Turabi, influential Sudanese Islamist, freed from prison

Hassan al-Turabi had called for President Bashir to surrender to the International Criminal Court on war-crimes charges.

March 9, 2009

Sudan released opposition leader and Islamist ideologue Hassan al-Turabi from prison at dawn Monday, citing the 76-year-old’s fragile health, according to the Associated Press. He had been held for seven weeks without charge, his family says.

Mr. Turabi – whom the Monitor interviewed in 2007 – was arrested on Jan. 14 and sent to a prison in the eastern city of Port Sudan after telling reporters that Sudanese President Omar al-Bashir should surrender to the International Criminal Court (ICC), rather than risk causing instability should he be indicted on war-crimes charges.

Last week the ICC made good on its threat, as the Monitor reported here, issuing a warrant for the Sudanese president’s arrest on charges of war crimes and crimes against humanity in Darfur.

Mr.
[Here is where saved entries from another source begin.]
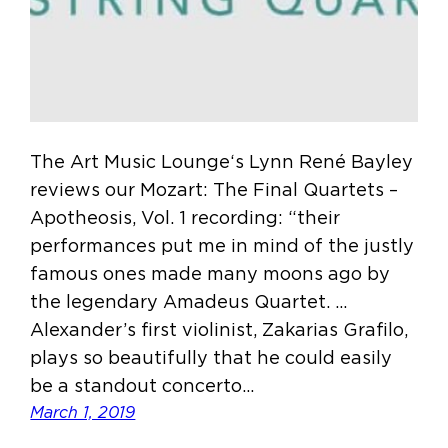
The Art Music Lounge‘s Lynn René Bayley
reviews our Mozart: The Final Quartets –
Apotheosis, Vol. 1 recording: “their
performances put me in mind of the justly
famous ones made many moons ago by
the legendary Amadeus Quartet. …
Alexander’s first violinist, Zakarias Grafilo,
plays so beautifully that he could easily
be a standout concerto…
March 1, 2019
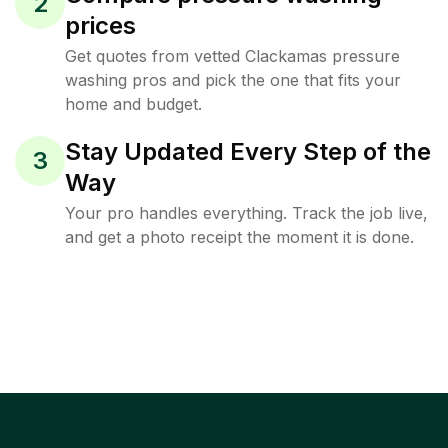
2
prices
Get quotes from vetted Clackamas pressure
washing pros and pick the one that fits your
home and budget.
Stay Updated Every Step of the
3
Way
Your pro handles everything. Track the job live,
and get a photo receipt the moment it is done.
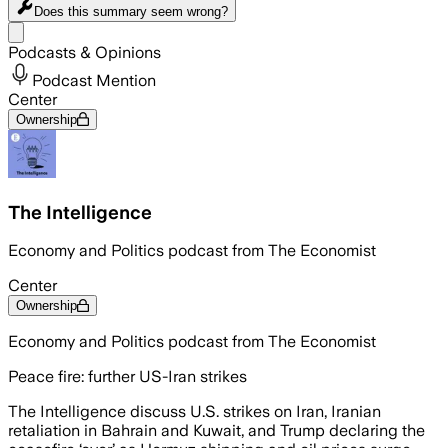
Does this summary
seem wrong?
Share menu
Podcasts & Opinions
Podcast Mention
Center
Ownership
The Intelligence
Economy and Politics podcast from The Economist
Center
Ownership
Economy and Politics podcast from The Economist
Peace fire: further US-Iran strikes
The Intelligence discuss U.S. strikes on Iran, Iranian
retaliation in Bahrain and Kuwait, and Trump declaring the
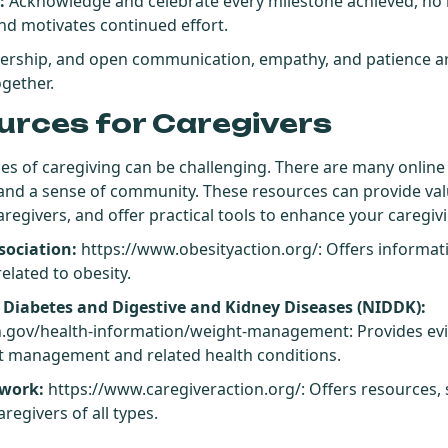
:
Acknowledge and celebrate every milestone achieved, no 
nd motivates continued effort.
nership, and open communication, empathy, and patience ar
ogether.
urces for Caregivers
es of caregiving can be challenging. There are many online 
 and a sense of community. These resources can provide val
regivers, and offer practical tools to enhance your caregiv
sociation:
https://www.obesityaction.org/
: Offers informa
elated to obesity.
f Diabetes and Digestive and Kidney Diseases (NIDDK):
h.gov/health-information/weight-management
: Provides e
t management and related health conditions.
twork:
https://www.caregiveraction.org/
: Offers resources,
regivers of all types.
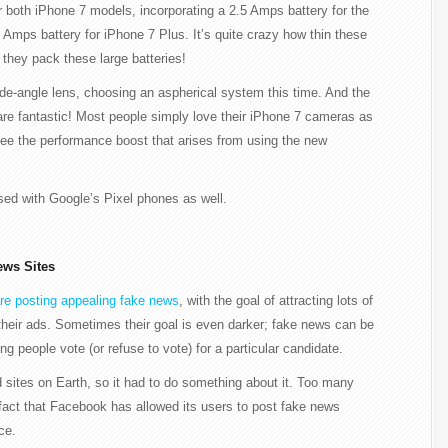
 both iPhone 7 models, incorporating a 2.5 Amps battery for the
Amps battery for iPhone 7 Plus. It’s quite crazy how thin these
 they pack these large batteries!
e-angle lens, choosing an aspherical system this time. And the
, are fantastic! Most people simply love their iPhone 7 cameras as
see the performance boost that arises from using the new
used with Google’s Pixel phones as well.
ews Sites
are posting appealing fake news
, with the goal of attracting lots of
their ads. Sometimes their goal is even darker; fake news can be
g people vote (or refuse to vote) for a particular candidate.
 sites on Earth, so it had to do something about it. Too many
fact that Facebook has allowed its users to post fake news
ce.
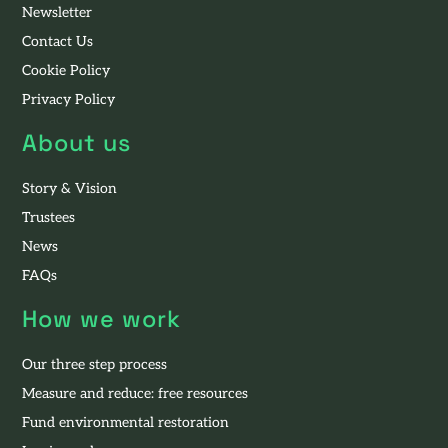
Newsletter
Contact Us
Cookie Policy
Privacy Policy
About us
Story & Vision
Trustees
News
FAQs
How we work
Our three step process
Measure and reduce: free resources
Fund environmental restoration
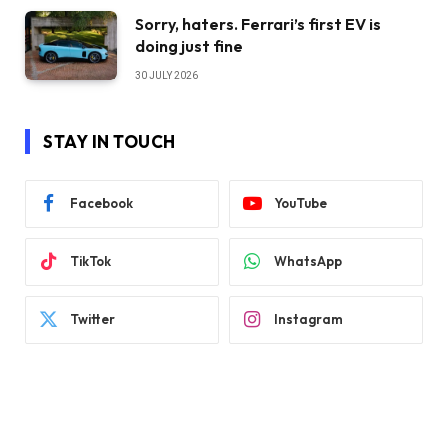
Sorry, haters. Ferrari’s first EV is
doing just fine
30 JULY 2026
STAY IN TOUCH
Facebook
YouTube
TikTok
WhatsApp
Twitter
Instagram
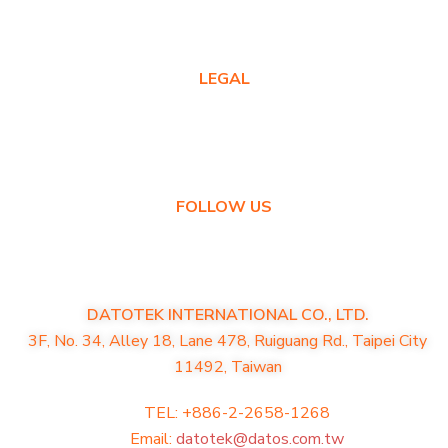
Contact Us
LEGAL
Privacy Policy
Warranty Policy
FOLLOW US
DATOTEK INTERNATIONAL CO., LTD.
3F, No. 34, Alley 18, Lane 478, Ruiguang Rd., Taipei City
11492, Taiwan
TEL: +886-2-2658-1268
Email:
datotek@datos.com.tw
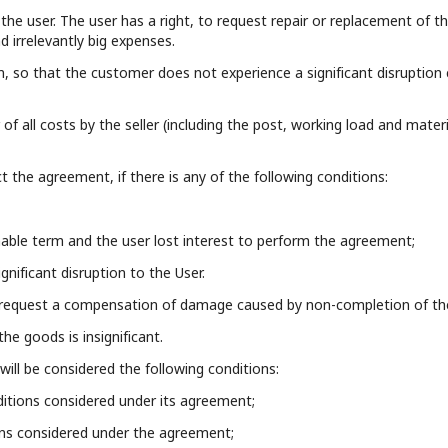
the user. The user has a right, to request repair or replacement of t
nd irrelevantly big expenses.
m, so that the customer does not experience a significant disruption
of all costs by the seller (including the post, working load and mater
ct the agreement, if there is any of the following conditions:
onable term and the user lost interest to perform the agreement;
gnificant disruption to the User.
to request a compensation of damage caused by non-completion of the
he goods is insignificant.
will be considered the following conditions:
nditions considered under its agreement;
ions considered under the agreement;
Bashir is accused of masterminding the government’s war against Darfuri rebels, which the United Nations estimates has killed more than 300,000 people and internally displaced another 2.7 million.

Turabi is a major figure in Sudan, Africa’s largest country. He was once a key Bashir ally and seen as the spiritual force behind the 1989 coup that swept him to power.

During the 1990s, he was a leading advocate for the imposition of sharia, or Islamic law, in the multireligious country, spurring further conflict between the Muslim-dominated North and the largely Christian and animist South.

He was also a strong supporter of the presence of Al Qaeda leader Osama bin Laden in Sudan, which led to US airstrikes against that country following the 1998 terrorist bombings of US Embassies in Nairobi, Kenya and Dar Es Salaam, Tanzania.

Since then, Turabi and Bashir’s political partnership crumbled. Turabi's outlook became more moderate, and he and Bashir have become fierce opponents. In January, Turabi was the only major Sudanese politician to call for Bashir to cooperate with the war-crimes tribunal, telling reporters:

"Politically we think he is culpable.... He should assume responsibility for whatever is happening in Darfur, displacement, burning all the villages, rapes, I mean systematic rapes, continuously, I mean on a wide scale and the killing," according to Agence France-Presse.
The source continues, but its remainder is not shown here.